Saying Goodbye to Roxy
In the midst of all of this chaos, our older dog’s health was declining at an accelerated rate. My husband’s valid point that we needed to come to terms with the fact that she wasn’t going to get better was overshadowed by my insistence that I have more time to decide (and also my refusal to euthanize her while my parents were still in town.) I didn’t want to make an already tainted time ever less enjoyable.
But the fact remained, she was becoming increasingly uncomfortable. It was the first pet I’ve had were I was the one that had to make the call. In the early fall, I gave her the best death that I could, holding her in my arms at our home as she crossed the rainbow bridge because she couldn’t hear or see well anymore and I wanted her to know that I was still with her to the end.
Figuring Out How to Parent, Again
Even after I regained some of my mobility, things were still tough. My husband obviously had to go back to work and taking care of both kids on my own left me overwhelmed and in tears most days. Why couldn’t I just take care of them? Why did everything have to be so unnecessarily difficult? Eventually, we made the decision to put our daughter in daycare full-time, to give me a chance to recover and bond with the baby.

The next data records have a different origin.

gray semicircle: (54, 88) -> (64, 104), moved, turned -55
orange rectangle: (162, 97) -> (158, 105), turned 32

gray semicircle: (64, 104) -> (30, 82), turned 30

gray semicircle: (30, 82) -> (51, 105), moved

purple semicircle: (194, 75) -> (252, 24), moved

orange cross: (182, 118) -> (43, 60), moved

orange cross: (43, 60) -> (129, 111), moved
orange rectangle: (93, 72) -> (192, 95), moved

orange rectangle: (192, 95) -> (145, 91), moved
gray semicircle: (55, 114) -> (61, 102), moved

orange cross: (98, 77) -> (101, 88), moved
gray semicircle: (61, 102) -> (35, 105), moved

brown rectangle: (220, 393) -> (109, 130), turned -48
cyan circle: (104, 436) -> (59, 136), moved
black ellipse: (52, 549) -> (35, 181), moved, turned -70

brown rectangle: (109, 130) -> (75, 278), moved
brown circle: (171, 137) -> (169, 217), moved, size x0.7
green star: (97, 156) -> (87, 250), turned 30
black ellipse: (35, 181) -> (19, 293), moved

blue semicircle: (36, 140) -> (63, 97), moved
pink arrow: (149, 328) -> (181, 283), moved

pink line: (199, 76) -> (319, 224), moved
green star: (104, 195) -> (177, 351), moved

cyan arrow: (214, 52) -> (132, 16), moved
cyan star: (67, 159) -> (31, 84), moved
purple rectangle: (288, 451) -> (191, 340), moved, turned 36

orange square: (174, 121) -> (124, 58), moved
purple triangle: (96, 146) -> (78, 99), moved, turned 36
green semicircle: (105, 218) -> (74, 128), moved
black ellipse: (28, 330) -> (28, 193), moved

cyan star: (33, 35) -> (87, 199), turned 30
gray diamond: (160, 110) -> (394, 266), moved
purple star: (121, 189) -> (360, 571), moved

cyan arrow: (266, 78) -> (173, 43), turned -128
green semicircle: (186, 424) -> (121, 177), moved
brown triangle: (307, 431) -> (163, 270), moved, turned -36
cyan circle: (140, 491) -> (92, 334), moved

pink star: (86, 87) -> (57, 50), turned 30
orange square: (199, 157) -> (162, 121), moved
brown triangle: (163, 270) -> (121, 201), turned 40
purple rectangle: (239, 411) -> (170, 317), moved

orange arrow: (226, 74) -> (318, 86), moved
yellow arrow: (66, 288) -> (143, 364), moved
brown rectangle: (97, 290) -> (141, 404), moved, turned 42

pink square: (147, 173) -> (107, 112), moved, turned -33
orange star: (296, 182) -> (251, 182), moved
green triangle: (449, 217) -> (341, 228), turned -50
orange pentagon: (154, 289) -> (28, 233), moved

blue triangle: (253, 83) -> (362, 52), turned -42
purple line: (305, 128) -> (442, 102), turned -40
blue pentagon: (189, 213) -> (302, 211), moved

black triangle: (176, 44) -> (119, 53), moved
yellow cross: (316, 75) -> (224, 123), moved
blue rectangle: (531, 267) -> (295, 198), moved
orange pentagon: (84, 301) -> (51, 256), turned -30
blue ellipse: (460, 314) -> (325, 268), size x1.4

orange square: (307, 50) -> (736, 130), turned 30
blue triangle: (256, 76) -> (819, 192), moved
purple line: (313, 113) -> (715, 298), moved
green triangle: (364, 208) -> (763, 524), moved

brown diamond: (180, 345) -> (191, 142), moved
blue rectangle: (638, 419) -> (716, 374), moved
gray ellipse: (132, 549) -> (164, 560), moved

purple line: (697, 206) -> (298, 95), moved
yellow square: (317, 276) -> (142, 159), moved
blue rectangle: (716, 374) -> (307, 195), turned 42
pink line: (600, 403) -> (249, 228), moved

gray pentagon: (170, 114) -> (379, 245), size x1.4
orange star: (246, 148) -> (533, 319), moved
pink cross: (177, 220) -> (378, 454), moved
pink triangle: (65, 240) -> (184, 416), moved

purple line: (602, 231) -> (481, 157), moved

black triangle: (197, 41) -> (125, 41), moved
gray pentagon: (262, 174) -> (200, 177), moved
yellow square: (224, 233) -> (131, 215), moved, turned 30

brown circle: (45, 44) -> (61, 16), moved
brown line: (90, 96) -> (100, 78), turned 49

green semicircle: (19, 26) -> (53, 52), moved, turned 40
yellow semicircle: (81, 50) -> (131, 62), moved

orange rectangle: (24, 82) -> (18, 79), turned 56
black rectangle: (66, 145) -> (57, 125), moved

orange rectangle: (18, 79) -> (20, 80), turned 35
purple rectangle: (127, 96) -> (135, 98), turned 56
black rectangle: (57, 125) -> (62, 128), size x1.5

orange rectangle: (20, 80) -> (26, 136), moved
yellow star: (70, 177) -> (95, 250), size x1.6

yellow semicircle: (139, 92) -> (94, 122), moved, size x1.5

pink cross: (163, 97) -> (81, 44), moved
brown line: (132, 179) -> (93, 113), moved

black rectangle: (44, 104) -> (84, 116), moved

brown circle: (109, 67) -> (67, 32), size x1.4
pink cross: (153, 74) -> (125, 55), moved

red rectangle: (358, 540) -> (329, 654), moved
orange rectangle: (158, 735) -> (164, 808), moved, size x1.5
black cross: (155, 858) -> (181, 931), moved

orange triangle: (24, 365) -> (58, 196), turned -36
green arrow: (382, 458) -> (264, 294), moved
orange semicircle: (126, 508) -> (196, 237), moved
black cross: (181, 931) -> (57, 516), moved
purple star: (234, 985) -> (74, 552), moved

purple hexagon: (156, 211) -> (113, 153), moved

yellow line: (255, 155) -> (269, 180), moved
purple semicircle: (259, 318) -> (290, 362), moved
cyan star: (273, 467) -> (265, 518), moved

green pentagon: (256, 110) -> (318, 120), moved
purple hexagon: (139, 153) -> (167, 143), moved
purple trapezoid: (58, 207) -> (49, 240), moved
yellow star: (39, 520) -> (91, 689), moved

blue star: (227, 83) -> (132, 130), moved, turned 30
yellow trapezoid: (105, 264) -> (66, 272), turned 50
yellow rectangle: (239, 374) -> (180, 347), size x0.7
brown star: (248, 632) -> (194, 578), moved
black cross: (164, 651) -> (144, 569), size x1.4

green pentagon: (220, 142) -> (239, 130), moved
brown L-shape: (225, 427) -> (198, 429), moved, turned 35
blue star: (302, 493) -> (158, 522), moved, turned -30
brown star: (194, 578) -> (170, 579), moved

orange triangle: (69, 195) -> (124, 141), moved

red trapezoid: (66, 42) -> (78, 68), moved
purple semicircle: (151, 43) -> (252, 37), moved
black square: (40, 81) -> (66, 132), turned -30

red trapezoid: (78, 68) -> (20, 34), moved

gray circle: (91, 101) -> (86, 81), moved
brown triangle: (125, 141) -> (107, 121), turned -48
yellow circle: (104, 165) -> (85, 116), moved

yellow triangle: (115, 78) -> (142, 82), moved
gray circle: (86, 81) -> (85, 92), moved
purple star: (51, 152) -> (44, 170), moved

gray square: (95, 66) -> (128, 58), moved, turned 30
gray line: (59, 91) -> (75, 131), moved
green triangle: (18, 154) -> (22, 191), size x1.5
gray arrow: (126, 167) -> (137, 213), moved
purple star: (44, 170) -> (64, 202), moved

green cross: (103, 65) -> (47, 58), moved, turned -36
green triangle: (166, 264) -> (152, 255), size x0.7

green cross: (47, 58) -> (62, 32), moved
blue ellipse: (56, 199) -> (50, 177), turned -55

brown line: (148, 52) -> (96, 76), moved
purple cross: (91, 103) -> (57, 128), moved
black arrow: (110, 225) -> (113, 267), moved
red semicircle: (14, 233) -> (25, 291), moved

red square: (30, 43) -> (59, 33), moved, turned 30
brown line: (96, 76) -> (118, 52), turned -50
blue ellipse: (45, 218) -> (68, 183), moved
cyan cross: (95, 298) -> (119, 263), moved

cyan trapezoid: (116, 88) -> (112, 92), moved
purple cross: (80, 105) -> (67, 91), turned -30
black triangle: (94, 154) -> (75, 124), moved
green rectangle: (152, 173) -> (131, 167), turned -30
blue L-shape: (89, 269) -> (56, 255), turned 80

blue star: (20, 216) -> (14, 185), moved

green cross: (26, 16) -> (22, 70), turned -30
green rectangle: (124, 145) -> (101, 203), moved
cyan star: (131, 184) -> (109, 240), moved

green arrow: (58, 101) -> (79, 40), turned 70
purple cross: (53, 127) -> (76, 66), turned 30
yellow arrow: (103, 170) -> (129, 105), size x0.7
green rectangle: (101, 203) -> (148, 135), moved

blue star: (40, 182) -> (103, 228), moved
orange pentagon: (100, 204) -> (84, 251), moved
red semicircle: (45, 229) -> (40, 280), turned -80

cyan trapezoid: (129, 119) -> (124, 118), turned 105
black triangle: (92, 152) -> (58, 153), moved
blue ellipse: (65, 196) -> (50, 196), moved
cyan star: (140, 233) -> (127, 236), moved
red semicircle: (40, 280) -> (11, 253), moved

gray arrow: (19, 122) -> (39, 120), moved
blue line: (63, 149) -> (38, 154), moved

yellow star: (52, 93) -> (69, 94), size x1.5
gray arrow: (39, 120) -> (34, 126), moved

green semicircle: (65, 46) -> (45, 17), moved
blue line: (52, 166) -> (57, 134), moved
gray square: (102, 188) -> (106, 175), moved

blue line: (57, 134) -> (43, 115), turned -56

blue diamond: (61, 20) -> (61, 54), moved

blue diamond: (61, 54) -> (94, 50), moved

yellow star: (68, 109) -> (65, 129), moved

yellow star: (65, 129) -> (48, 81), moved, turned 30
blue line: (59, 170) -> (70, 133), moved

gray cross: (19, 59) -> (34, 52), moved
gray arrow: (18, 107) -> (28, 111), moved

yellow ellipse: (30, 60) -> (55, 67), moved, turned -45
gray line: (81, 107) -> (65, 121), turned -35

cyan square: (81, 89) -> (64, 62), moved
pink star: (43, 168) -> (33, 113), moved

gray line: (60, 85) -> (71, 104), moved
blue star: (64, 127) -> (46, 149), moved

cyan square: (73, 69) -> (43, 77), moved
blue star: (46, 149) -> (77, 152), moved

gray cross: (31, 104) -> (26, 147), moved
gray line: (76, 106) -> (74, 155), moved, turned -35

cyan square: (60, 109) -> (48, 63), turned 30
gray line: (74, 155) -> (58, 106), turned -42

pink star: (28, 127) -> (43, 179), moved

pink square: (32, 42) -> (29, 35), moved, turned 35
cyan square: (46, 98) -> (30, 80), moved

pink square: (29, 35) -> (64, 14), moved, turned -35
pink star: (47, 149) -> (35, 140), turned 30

This turned out to be the best decision we would make. Our daughter thrived. She loved her new found friends and stimulating activities. This also allowed me to connect with my son in a way that I craved in his early days. While he was very needy in some regards, in retrospect, it seemed like his way of “forced connection.” In the end, it all worked out okay.
I Feel a bit Robbed
Now that we are nearing his first birthday, I sometimes feel like I missed out on enjoying his babyhood since I was just trying to get through the day a lot of time. It’s somehow comforting though that many other mothers (without traumatic injuries) feel the same too. I don’t know what it is about having multiple children that make it feel like the years become exponentially more fleeting.
As I look back on this year, the one that drew me to writing a means of escape and therapy, I can’t call it a bad year. I mean, I welcomed a beautiful, healthy son into the world so how could it be all bad? However, it was tough, painful, and (for a while) relentless. Even with the additional hardware, I’m still not 100% physically. There is still enough swelling in my right leg that you can see the physical difference in comparison to my left. Sudden movements are still painful, and my physical therapy is ongoing. Mentally, after many talks, bouts of writing, and feelings laid bare, I’m back to a good place.
They say what doesn’t kill you makes you stronger, but I bet they never fell down a flight of stairs. Personally, I would have rather just gone to the gym more to improve my strength, but here I am. I can only assume that this year will be better than the last.